Next month... Duke Law School will for the first time offer a workshopcalled Dealing With Conflict and Difficult People. In September... Harvard Law School... will present a seminar called Dealing With Difficult People and Difficult Situations. And the Graduate School, United States Department of Agriculture... has scheduled more than half a dozen seminars entitled Positive Approaches to Difficult People for this year.

The lessons include common sense (talk it out and put yourself in their shoes), character by character tactical road maps and something that the victims of the difficult don’t want to hear: they might be the problem.

Nan Harrison, the vice president of training resources and publication sales for CareerTrack, which every month presents more than 50 public “difficult people” seminars across the country, attributes the increased popularity of such workshops to a desire to improve workplace skills in a time of corporate downsizing and a more competitive job market. “I think the stakes have gotten higher for everyone,” she said.

Other conflict-resolution specialists suggested an unexpected reason for the increasing interest: A post-9/11 desire to make peace, even if it is merely with the wet blanket in the adjoining cubicle.

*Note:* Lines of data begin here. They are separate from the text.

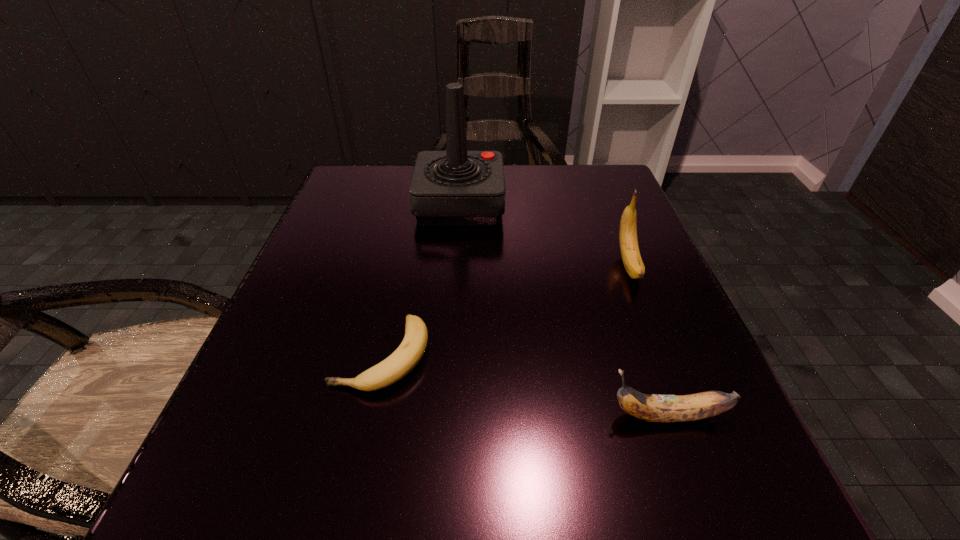 This screenshot has width=960, height=540. What are the coordinates of `free space located at the stem of the nearest banana` in the screenshot? It's located at (294, 416).

Find the location of a particular element. The height and width of the screenshot is (540, 960). vacant region located at the stem of the nearest banana is located at coordinates (325, 416).

You are a GUI agent. You are given a task and a screenshot of the screen. Output one action in this format:
    pyautogui.click(x=<x>, y=<y>)
    Task: Click on the vacant space situated at the stem of the nearest banana
    The image size is (960, 540).
    Given the screenshot: What is the action you would take?
    pyautogui.click(x=317, y=416)

Find the location of a particular element. The image size is (960, 540). vacant area situated 0.080m on the front of the second farthest banana is located at coordinates (360, 455).

Identify the location of object present at the far edge. This screenshot has height=540, width=960. (456, 187).

Identify the location of object situated at the left edge. (403, 360).

Where is `free region at the far edge of the desktop`? This screenshot has height=540, width=960. free region at the far edge of the desktop is located at coordinates (533, 180).

The width and height of the screenshot is (960, 540). I want to click on vacant space at the left edge of the desktop, so click(x=289, y=287).

This screenshot has height=540, width=960. I want to click on vacant region at the right edge of the desktop, so click(x=694, y=355).

Locate an element on the screen. This screenshot has width=960, height=540. blank space at the far left corner is located at coordinates (333, 187).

Whatever the reason, “difficult people” gurus are in demand. That is perhaps because everyone knows at least one person who can set the blood boiling. They can be found in corporate offices, on co-op boards, in church choirs and on university faculties....

...Difficult people are not harmless. The impact of slowing productivity or creating unhappy customers and vendors is immeasurable, unknowable and often a company’s biggest cost, said Ms. Harrison....

Yet, some scholars say, the problem is not the difficult people themselves. It is you.

“There’s a good quote from the Talmud,” said Bruce Elvin, an associate dean and the director of the Career and Professional Development Center at Duke Law School. “ ‘We do not see the world as it is. We see the world as we are.’ That really in my view sums this topic up.”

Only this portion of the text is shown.